I have comments, but no spam in my comments. Here’s why.

Moderation · I’ve had a comment system running for about three years here, but I haven’t got around to turning off moderation. Still, when I moderate, I almost always just one-click accept all the comments. When I reject them, it’s mostly for being vacuous, not adding anything to the discussion. Then there are a very few that are toxic or poisonous or maybe libellous. Finally, there are a single-digit number every year that are sort of spam; written by real people trying to place a comment with a link back to their lame or porny or MLM or whatever site. I covered the latest variation in Is This Spam?

Should I turn off moderation? It would require me to implement some code for quick easy one-click removal of a comment when one gets through that I don’t like. I’m really not sure it’s worth the trouble.

Be Different · This site is different from all the other blogs, of course, in that I wrote the software and it only runs here. So a spammer who figured out a route into my comments would only have one site to attack; the rewards for subverting WordPress or Blogger are way higher.

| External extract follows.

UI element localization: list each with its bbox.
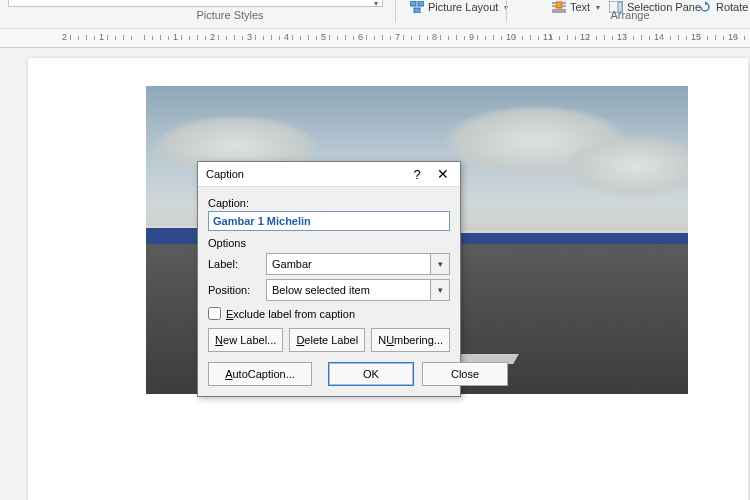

It’s different in a subtler way. There’s no comment form at the bottom of the entries; just a link that invites you to click on it to make a contribution. A minor barrier for a spambot, but my feeling is that a succession of minor barriers is the best way to fight back. The economics of spam are such that everything you do to make your target a little more complicated and less soft discourages a certain proportion of the bad guys.

Having looked at WordPress a bit, I suspect that it wouldn’t be too hard to introduce a lot of simple, maybe random, variation in the way that any given blog asks for comments. Which might help.

Be Human · The single best way to defeat the economics of spam is to make it non-free. The best way I know of to do that is to force a human to get involved. This is the purpose of the Captchas you see on so many comment sites.

My approach is simpler. If you try to comment and ongoing hasn’t seen you before, it’ll ask you to answer a simple question that I think almost every real English-speaking human should be able to handle. Here are a few random examples taken from the just over 200 I cooked up:

  • Is France a city or nation?

  • How many sides has a square?

  • Which word is longer, alphabet or box?

It turns out this is overkill. Joe Gregorio just asks prospective commenters to include a single hard-wired string which he helpfully provides in an explanation right there on the comment form. Maybe I’ll go to something simpler too.

Be Sneaky · If the comment system here decides you’re a spammer (you try to post too often, you fail the “any-human-should-know-this” test), it takes evasive action by pretending it’s had an enterprisey-sounding programming error. Here are some of the messages you might see:

  • Error: Document pre-parse replicator unavailable; exiting.

  • Error: Module synchronization initializer terminated; exiting.

  • Error: File marshalling responder invalid; exiting.

It’s a simple random-phrase generator. Some of the messages verge on haiku; go refresh www.tbray.org/atompub/ouch a few times to savor the flavor.

To protect the guilty, I won’t name the correspondents who’ve written me with detailed instructions on how to fix my Rails routing or Spring configuration to make the problem go away.

Does This Help? · I don’t know. Maybe it’s just some combination of moderation and luck that keeps me spam-free. But maybe one or two of these tricks will help someone else.



Contributions

Comment feed for ongoing:Comments feed

From: Bob Aman (Jul 27 2009, at 13:53)

I maintain that the two most effective and unobtrusive anti-spam measures you can take are:

1) Be unique.

2) Put a hidden field with an initial value inside your form. Use JavaScript to set the value to something else. Verify on the server side that the value is something else. Put it in the moderation queue if the value is initial. Drop it on the floor if the value isn't present at all. Use a proper nonce setup if you want to go all-out.

[link]

From: David Magda (Jul 27 2009, at 14:19)

For Bob's point (2), this is what Mike Davidson does:

http://www.mikeindustries.com/blog/

So the initial HTML has one thing:

[form action="http://www.mikeindustries.com/wp/wp-comments-post.php" method="post" id="commentform"]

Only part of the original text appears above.